Mendocino County, which hugs California’s Pacific Coast about 100 miles north of San Francisco, published a revision of its former “Shelter in Place Orders” which some observers are saying goes too far.
The directive, which is in force until May 10, limits events, including live-streamed events, to four individuals. It goes on to state:
No singing or use of wind instruments, harmonicas, or other instruments that could spread COVID-19 through projected droplets shall be permitted unless the recording of the event is done at one’s residence, and involving only the members of one’s household or living unit, because of the increased risk of transmission of COVID-19.
“The policy in Mendocino County is particularly chilling,” wrote R. Albert Mohler, Jr., president of the Southern Baptist Theological Seminary in an essay at The Federalist.

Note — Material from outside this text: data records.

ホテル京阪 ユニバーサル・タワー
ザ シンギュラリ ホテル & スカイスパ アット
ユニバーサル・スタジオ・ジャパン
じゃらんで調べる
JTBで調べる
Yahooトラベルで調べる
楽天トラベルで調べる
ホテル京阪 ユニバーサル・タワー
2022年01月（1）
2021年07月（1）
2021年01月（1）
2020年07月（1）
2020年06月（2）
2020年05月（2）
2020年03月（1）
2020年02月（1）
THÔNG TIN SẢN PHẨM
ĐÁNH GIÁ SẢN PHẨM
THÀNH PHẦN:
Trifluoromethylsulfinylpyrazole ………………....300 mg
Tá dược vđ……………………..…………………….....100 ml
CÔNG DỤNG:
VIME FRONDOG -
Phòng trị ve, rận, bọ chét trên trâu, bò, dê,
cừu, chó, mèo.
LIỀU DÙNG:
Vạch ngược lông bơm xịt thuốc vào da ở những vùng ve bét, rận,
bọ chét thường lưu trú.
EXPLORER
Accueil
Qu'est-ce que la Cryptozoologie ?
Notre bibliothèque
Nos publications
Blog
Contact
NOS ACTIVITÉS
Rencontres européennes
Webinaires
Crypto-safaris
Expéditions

“Authorities can and should require that churches respect and maintain physical distancing between all the very limited participants in a streamed worship service. The worship leader, the other musicians, and the pastor should comply with the local, state, and federal guidelines that are in place to help stop the spread of COVID-19,” wrote Mohler on his website.

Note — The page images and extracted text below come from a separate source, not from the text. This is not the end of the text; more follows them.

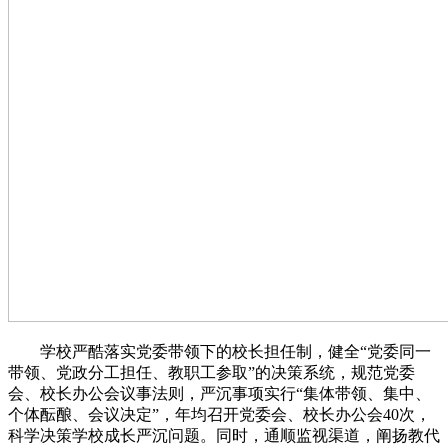
学校严酷落实党委带领下的校长担任制，健全“党委同一
带领、党政分工担任、教职工参取”的决策系统，规范党委
会、校长办公会议事法则，严沉事项实行“集体带领、集中、
个体酝酿、会议决定”，年均召开党委会、校长办公会40次，
科学决策学校成长严沉问题。同时，通顺监视渠道，阐扬教代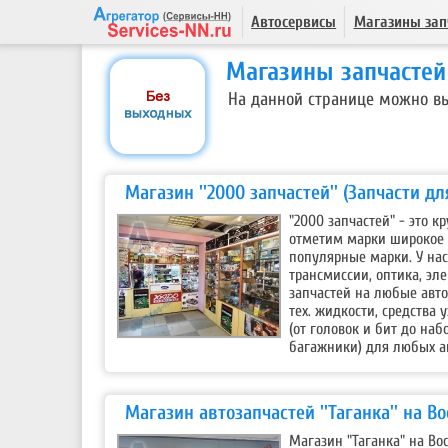
Автосервисы
Магазины зап
Магазины запчастей
На данной странице можно вы
Магазин ''2000 запчастей'' (Запчасти для
"2000 запчастей" - это 
отметим марки широкое н
популярные марки. У нас
трансмиссии, оптика, э
запчастей на любые авто
тех. жидкости, средства 
(от головок и бит до наб
багажники) для любых а
Магазин автозапчастей ''Таганка'' на В
Магазин "Таганка" на Во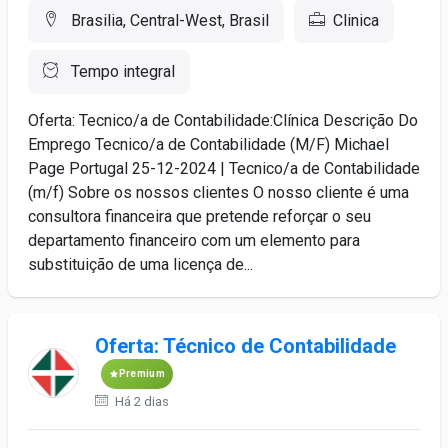
Brasilia, Central-West, Brasil
Clinica
Tempo integral
Oferta: Tecnico/a de Contabilidade:Clínica Descrição Do
Emprego Tecnico/a de Contabilidade (M/F) Michael
Page Portugal 25-12-2024 | Tecnico/a de Contabilidade
(m/f) Sobre os nossos clientes O nosso cliente é uma
consultora financeira que pretende reforçar o seu
departamento financeiro com um elemento para
substituição de uma licença de...
Oferta: Técnico de Contabilidade
Premium
Há 2 dias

“It is an entirely different matter, however, to tell Christians that they cannot sing in praise and honor of God,” he continued. “Indeed, these orders came out just days before Resurrection Sunday—orders saying that Christians, on the day where they celebrate the resurrection of the Lord Jesus Christ, are prohibited from singing.”

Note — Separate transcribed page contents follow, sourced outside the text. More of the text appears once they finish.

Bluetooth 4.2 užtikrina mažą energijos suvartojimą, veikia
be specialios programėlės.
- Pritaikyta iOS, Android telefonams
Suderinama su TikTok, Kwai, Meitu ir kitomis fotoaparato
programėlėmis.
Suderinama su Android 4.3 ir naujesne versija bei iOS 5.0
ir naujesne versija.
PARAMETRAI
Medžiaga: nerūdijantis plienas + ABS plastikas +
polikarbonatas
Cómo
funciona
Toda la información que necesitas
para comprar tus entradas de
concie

“During this crisis, governments must determine what services are essential to society and those that can be suspended in order to slow the spread of the virus. However, we have a major problem when governments indicate that liquor stores and pet stores are essential but religious services are not,” said Mohler. “When governments assert that abortions are essential but singing in a streamed worship service is just too unsafe and nonessential, then we have slipped into a complete upending of the American constitutional order.”
“Government should never be in the position to derail any religious ministry and deem it nonessential. That is, on its face, completely unconstitutional,” he added.
Tyler O'Neil, conservative commentator and Senior Editor of PJ Media, said the Mendocino County music ban “sounds like something out of a dystopian nightmare.”
“Singing or playing wind instruments — even a harmonica — during a livestream video event can get citizens fined or thrown in prison,” noted O’Neil.
“No singing. None. No wind instruments. None. If Mendocino County churches wanted a triumphal trumpet solo as part of Easter Sunday worship to celebrate the Resurrection of Jesus, that would be expressly banned, unless the trumpeter was in his own house away from the sanctuary,” wrote O’Neil. “If they wanted a four-person choir to sing ‘Christ the Lord is risen today,’ members of that choir would have to join a livestream service virtually from their homes. This is possible, of course, but it is extremely difficult to pull off.”
‘The coronavirus has brought many petty tyrants out of the shadows’
“At this juncture, we must observe a critical pattern emerging in American politics. Many of the leading public figures trampling upon or compromising religious liberty are elected Democrats,” said Mohler.
“There is no coincidence in the hostility of Democrats towards religious liberty—it reflects the secular trajectory of the Democratic Party,” he continued. “Many in the press and in the political power structures now refer to religious liberty with scare quotes around it, as if it is nothing more than a term of intellectual invention.”
“The coronavirus has brought many petty tyrants out of the shadows, and it appears Mendocino County is home to some of the most abominable tyrants in America,” concluded O’Neil.